Let $M:\mathbb{C}\to \mathbb{C}$ be a matrix and equip $\mathbb{C}$ with the norm
$$\|x\|_\infty=\max_{1\le j\le n}|x_j|.$$
If the operator norm is given by
$$\|M\|=\sup_{\|x\|=1}|Mx|,$$ is it possible to compute the operator norm exactly in terms of the matrix entries?

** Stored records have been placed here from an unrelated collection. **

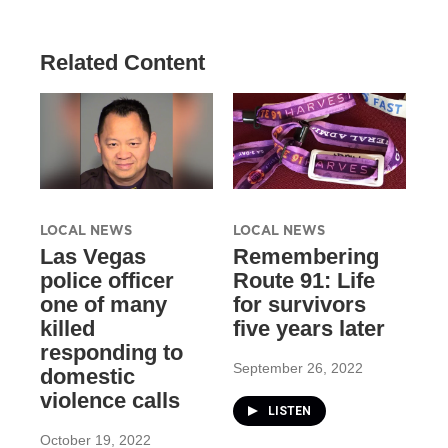
Related Content
LOCAL NEWS
LOCAL NEWS
Las Vegas
Remembering
police officer
Route 91: Life
one of many
for survivors
killed
five years later
responding to
September 26, 2022
domestic
violence calls
LISTEN
October 19, 2022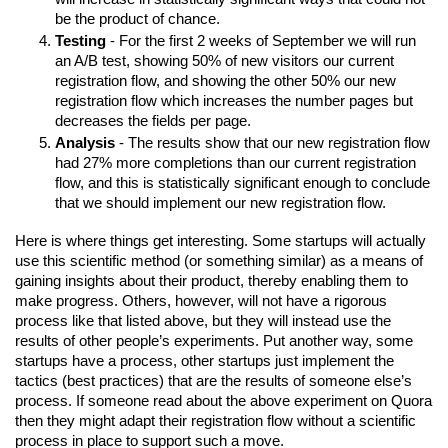
be the product of chance.
Testing
 - For the first 2 weeks of September we will run 
an A/B test, showing 50% of new visitors our current 
registration flow, and showing the other 50% our new 
registration flow which increases the number pages but 
decreases the fields per page.
Analysis
 - The results show that our new registration flow 
had 27% more completions than our current registration 
flow, and this is statistically significant enough to conclude 
that we should implement our new registration flow.
Here is where things get interesting. Some startups will actually 
use this scientific method (or something similar) as a means of 
gaining insights about their product, thereby enabling them to 
make progress. Others, however, will not have a rigorous 
process like that listed above, but they will instead use the 
results of other people’s experiments. Put another way, some 
startups have a process, other startups just implement the 
tactics (best practices) that are the results of someone else’s 
process. If someone read about the above experiment on Quora 
then they might adapt their registration flow without a scientific 
process in place to support such a move.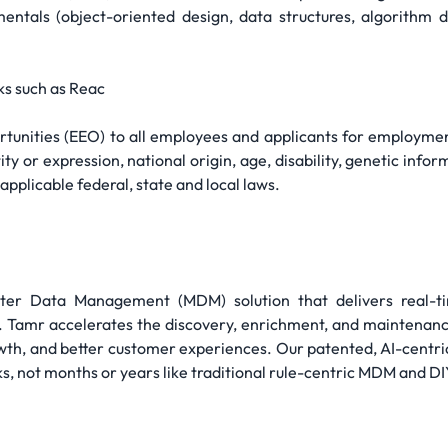
ntals (object-oriented design, data structures, algorithm d
s such as Reac
nities (EEO) to all employees and applicants for employment 
ty or expression, national origin, age, disability, genetic infor
pplicable federal, state and local laws.
ster Data Management (MDM) solution that delivers real-t
ss. Tamr accelerates the discovery, enrichment, and maintenan
th, and better customer experiences. Our patented, AI-centr
ks, not months or years like traditional rule-centric MDM and DI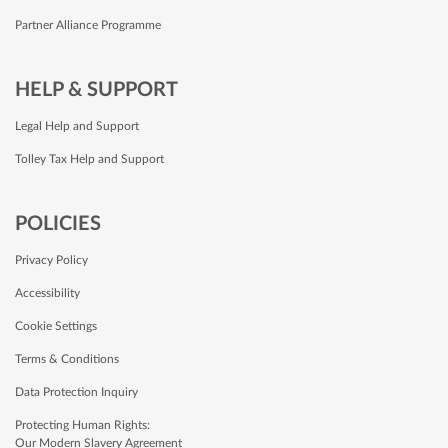
Partner Alliance Programme
HELP & SUPPORT
Legal Help and Support
Tolley Tax Help and Support
POLICIES
Privacy Policy
Accessibility
Cookie Settings
Terms & Conditions
Data Protection Inquiry
Protecting Human Rights:
Our Modern Slavery Agreement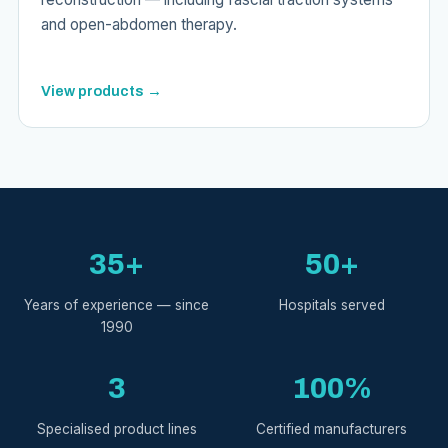
and open-abdomen therapy.
View products →
35+
50+
Years of experience — since
Hospitals served
1990
3
100%
Specialised product lines
Certified manufacturers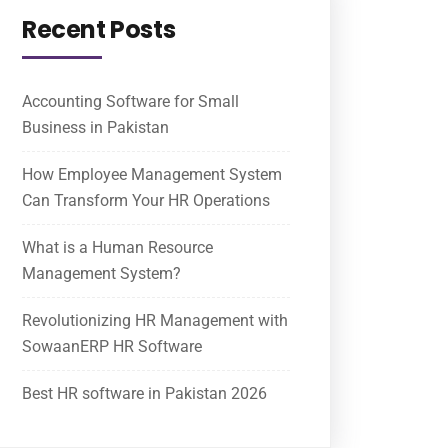
Recent Posts
Accounting Software for Small
Business in Pakistan
How Employee Management System
Can Transform Your HR Operations
What is a Human Resource
Management System?
Revolutionizing HR Management with
SowaanERP HR Software
Best HR software in Pakistan 2026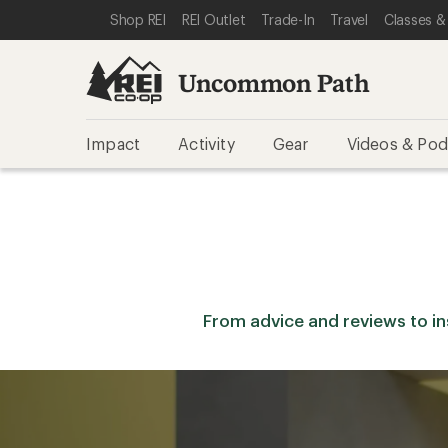
SKIP TO REI UNCOMMON PATH CATEGORIES
SKIP TO MAIN CONTENT
REI ACCESSIBILITY STATEMENT
Shop REI
REI Outlet
Trade-In
Travel
Classes &
Uncommon Path
Impact
Activity
Gear
Videos & Pod
From advice and reviews to insp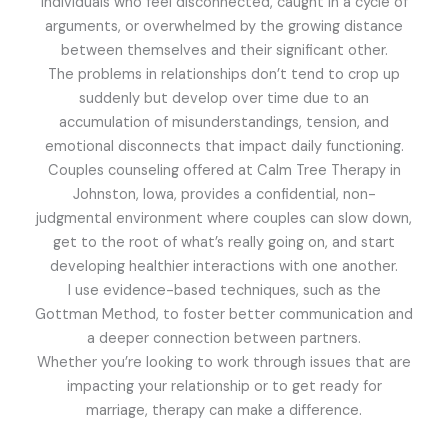
individuals who feel disconnected, caught in a cycle of
arguments, or overwhelmed by the growing distance
between themselves and their significant other.
The problems in relationships don’t tend to crop up
suddenly but develop over time due to an
accumulation of misunderstandings, tension, and
emotional disconnects that impact daily functioning.
Couples counseling offered at Calm Tree Therapy in
Johnston, Iowa, provides a confidential, non-
judgmental environment where couples can slow down,
get to the root of what’s really going on, and start
developing healthier interactions with one another.
I use evidence-based techniques, such as the
Gottman Method, to foster better communication and
a deeper connection between partners.
Whether you’re looking to work through issues that are
impacting your relationship or to get ready for
marriage, therapy can make a difference.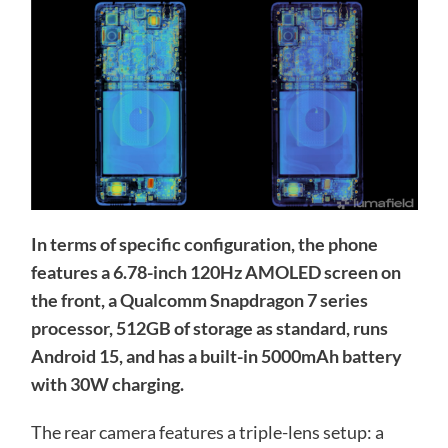
In terms of specific configuration, the phone
features a 6.78-inch 120Hz AMOLED screen on
the front, a Qualcomm Snapdragon 7 series
processor, 512GB of storage as standard, runs
Android 15, and has a built-in 5000mAh battery
with 30W charging.
The rear camera features a triple-lens setup: a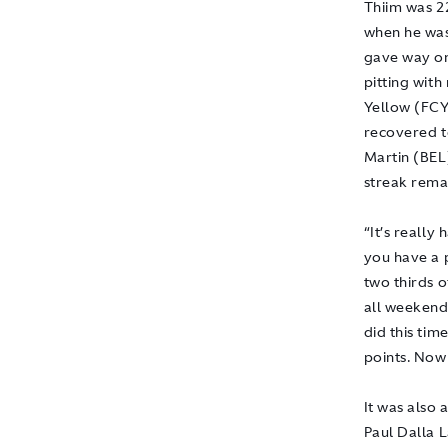
Thiim was 22
when he was
gave way on 
pitting wit
Yellow (FCY
recovered t
Martin (BEL
streak remai
“It’s really
you have a 
two thirds o
all weekend,
did this ti
points. Now
It was also
Paul Dalla 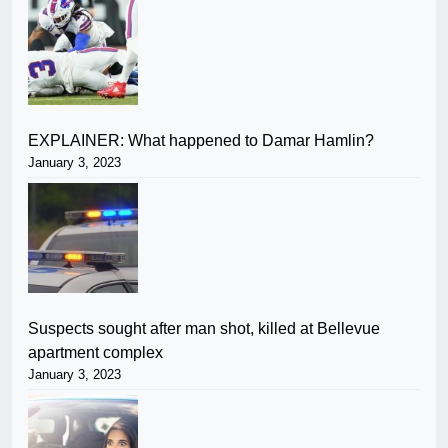
EXPLAINER: What happened to Damar Hamlin?
January 3, 2023
Suspects sought after man shot, killed at Bellevue
apartment complex
January 3, 2023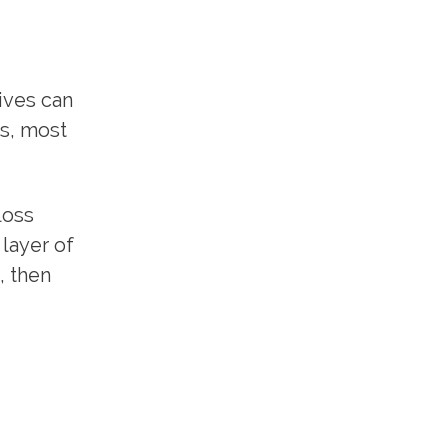
ives can
ts, most
loss
 layer of
, then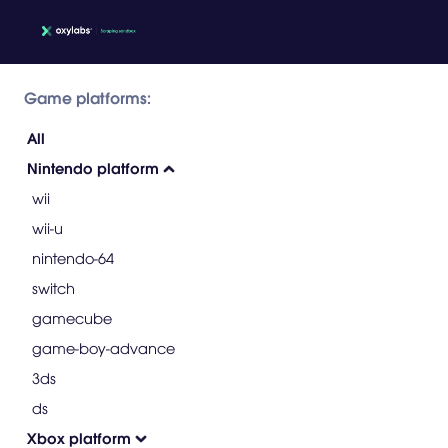
Game platforms:
All
Nintendo platform
wii
wii-u
nintendo-64
switch
gamecube
game-boy-advance
3ds
ds
Xbox platform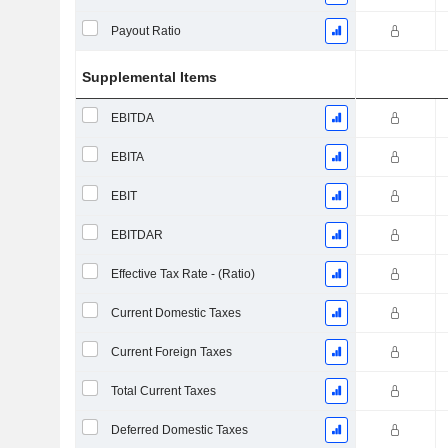
Payout Ratio
Supplemental Items
EBITDA
EBITA
EBIT
EBITDAR
Effective Tax Rate - (Ratio)
Current Domestic Taxes
Current Foreign Taxes
Total Current Taxes
Deferred Domestic Taxes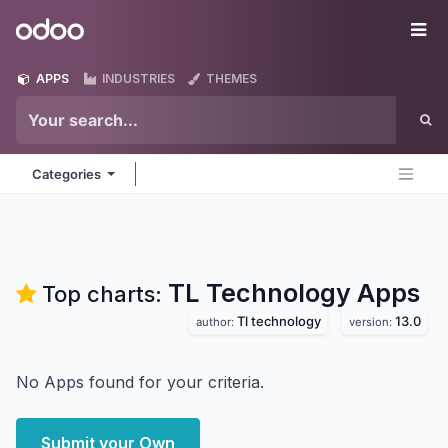
Skip to Content
Odoo
Me
APPS
INDUSTRIES
THEMES
Categories
TL Technology
Apps
Top charts:
Tl technology
13.0
author:
version:
No Apps found for your criteria.
Submit your Own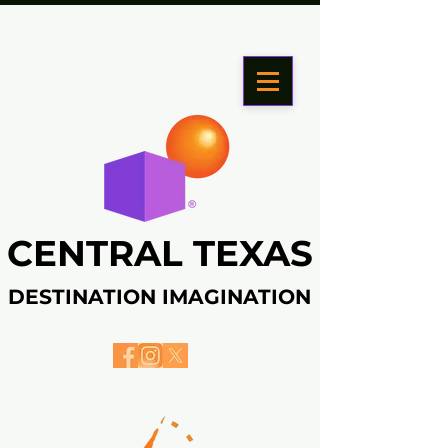
CENTRAL TEXAS
CENTRAL TEXAS
DESTINATION IMAGINATION
DESTINATION IMAGINATION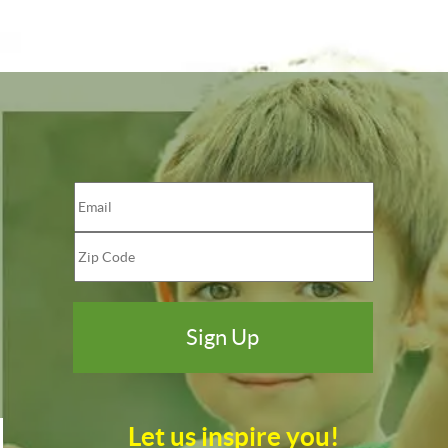
Let us inspire you!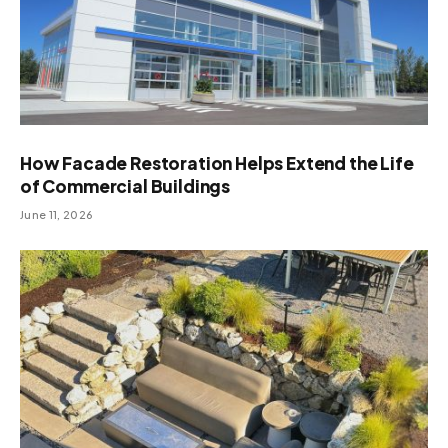
How Facade Restoration Helps Extend the Life
of Commercial Buildings
June 11, 2026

Since $(Mx)_i=\sum_{j=1}^nm_{ij}x_j$, we have
$$\|M\|=\sup_{\|x\|_\infty=1}\max_{1\le i\le n}\bigg|\sum_{j=1}^nm_{ij}x_j\bigg|.$$ From here, it is clear how one might bound this norm, but it is not clear to me how to compute it exactly without knowledge of the matrix.
Best Answer
Hint: Using the triangle inequality, show that if $\|x\|_\infty = 1$, then $$ |(Mx)_i| \leq \sum_{j=1}^n |m_{ij}|. $$ This gives you an upper bound for $\|M\|$, i.e. a value $C$ that depends on the entries of $M$ for which $\|M\| \leq C$. Using the entries of $M$, find a vector $x$ for which $\|x\|_\infty = 1$ and $\|Mx\|_\infty = C$.